The total number of coronavirus cases worldwide topped 90,000 on Tuesday. G-7 finance chiefs, including U.S. Treasury Secretary Steven Mnuchin and Federal Reserve Chairman Jerome Powell, were on the rare conference call Tuesday and are among the policy makers under pressure to back up pledges to shield markets.

OPEC and its allies will gather in the Austrian capital on Thursday and Friday. The average estimate in the Bloomberg survey is only slightly above the 600,000 barrel-a-day cut recommended by the organization’s technical committee last month. Russia’s energy minister said Monday that the country is focusing on that recommendation and hasn’t received any proposal from OPEC+ for a larger cut.

Other oil-market news:
  • Chevron Corp. plans as much as $80 billion in dividends and share buybacks over the next five years, boosting distributions by as much as 20% compared with the most recent pace of payouts as the U.S. oil giant tries to reassure investors.

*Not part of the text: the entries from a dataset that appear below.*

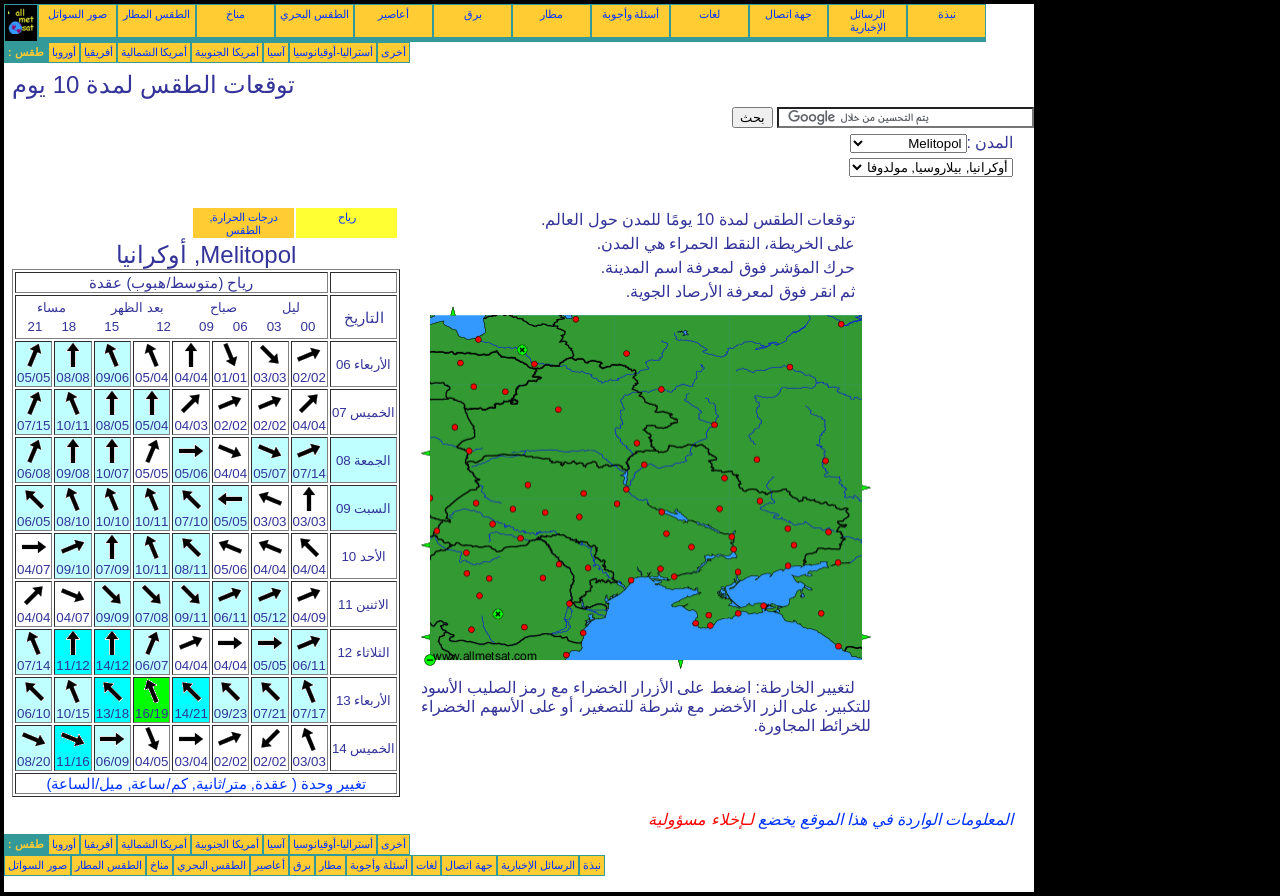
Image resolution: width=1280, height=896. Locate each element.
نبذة (947, 14)
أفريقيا (98, 52)
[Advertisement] (368, 152)
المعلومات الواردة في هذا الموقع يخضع (884, 819)
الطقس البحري (314, 14)
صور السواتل (77, 14)
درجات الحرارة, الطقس (243, 223)
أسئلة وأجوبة (631, 14)
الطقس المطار (156, 14)
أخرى (393, 52)
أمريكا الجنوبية (227, 52)
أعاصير (393, 14)
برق (473, 14)
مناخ (235, 14)
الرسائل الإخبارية (868, 20)
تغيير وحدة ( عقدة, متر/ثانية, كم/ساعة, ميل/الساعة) (206, 784)
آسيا (276, 52)
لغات (709, 14)
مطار (551, 14)
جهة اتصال (789, 14)
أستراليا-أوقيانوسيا (333, 52)
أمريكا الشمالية (154, 52)
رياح (347, 217)
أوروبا (64, 52)
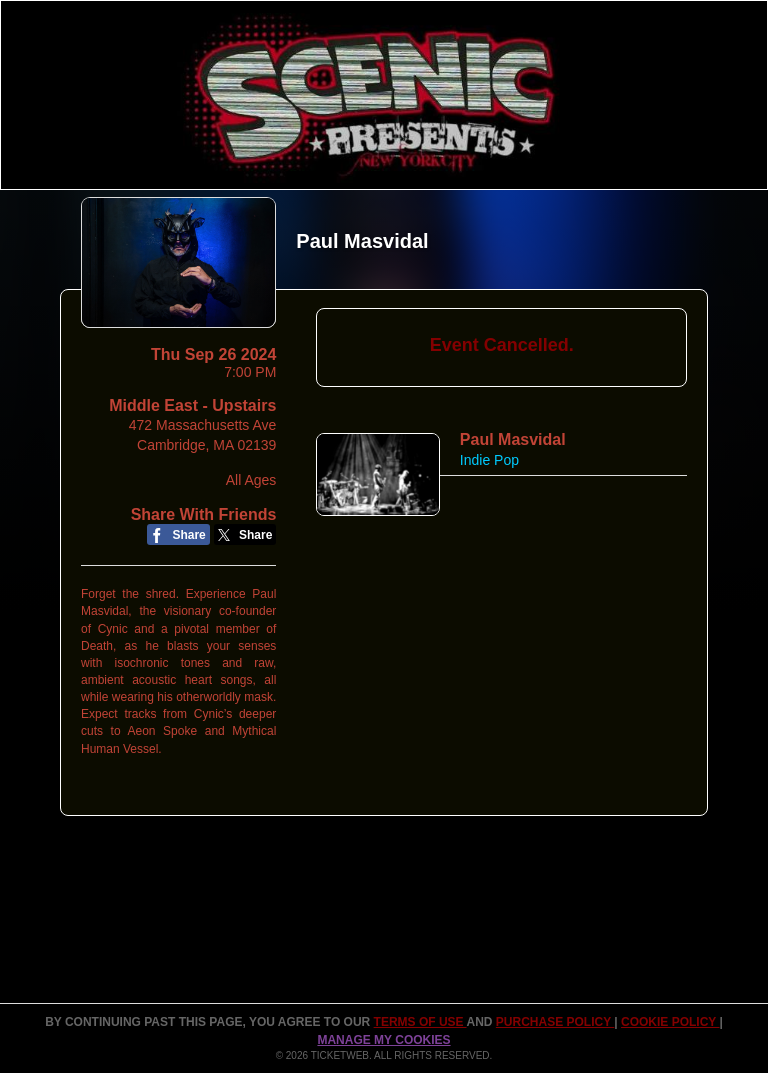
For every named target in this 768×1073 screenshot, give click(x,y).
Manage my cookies (383, 1040)
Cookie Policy (670, 1022)
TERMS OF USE (420, 1022)
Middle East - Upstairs (192, 405)
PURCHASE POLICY (555, 1022)
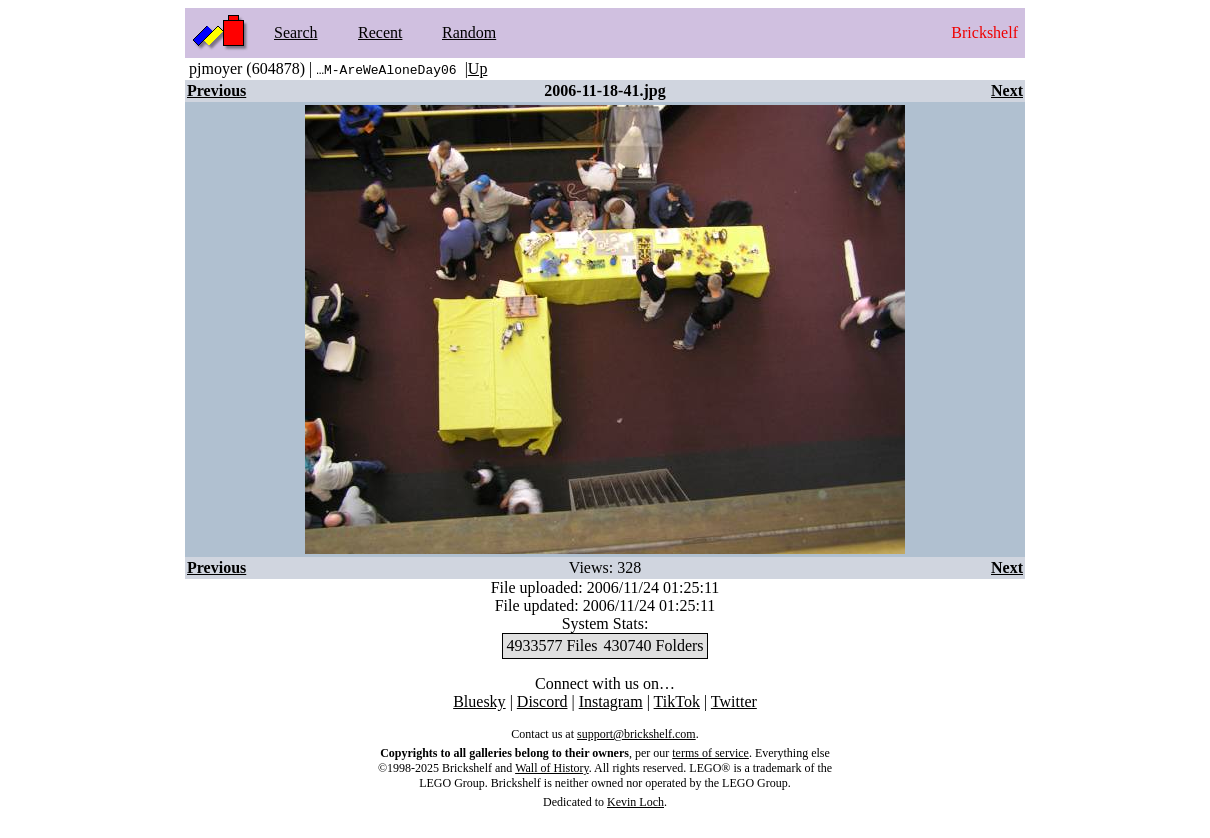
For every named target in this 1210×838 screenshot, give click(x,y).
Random (469, 32)
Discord (542, 701)
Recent (380, 32)
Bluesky (479, 701)
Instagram (611, 701)
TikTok (677, 701)
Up (478, 68)
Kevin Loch (635, 802)
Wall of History (552, 768)
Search (296, 32)
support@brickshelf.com (636, 734)
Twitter (734, 701)
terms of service (710, 753)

  • Already struggling with weak demand for diesel, jet fuel and gasoline, Asian refiners look set to be hit by a deluge of Chinese supply.
  • SK Innovation Co., South Korea’s biggest refiner, will cut run rates at its Ulsan complex by 5-10% in March and April as the coronavirus crimps demand and processing margins, according to people who asked not to be identified.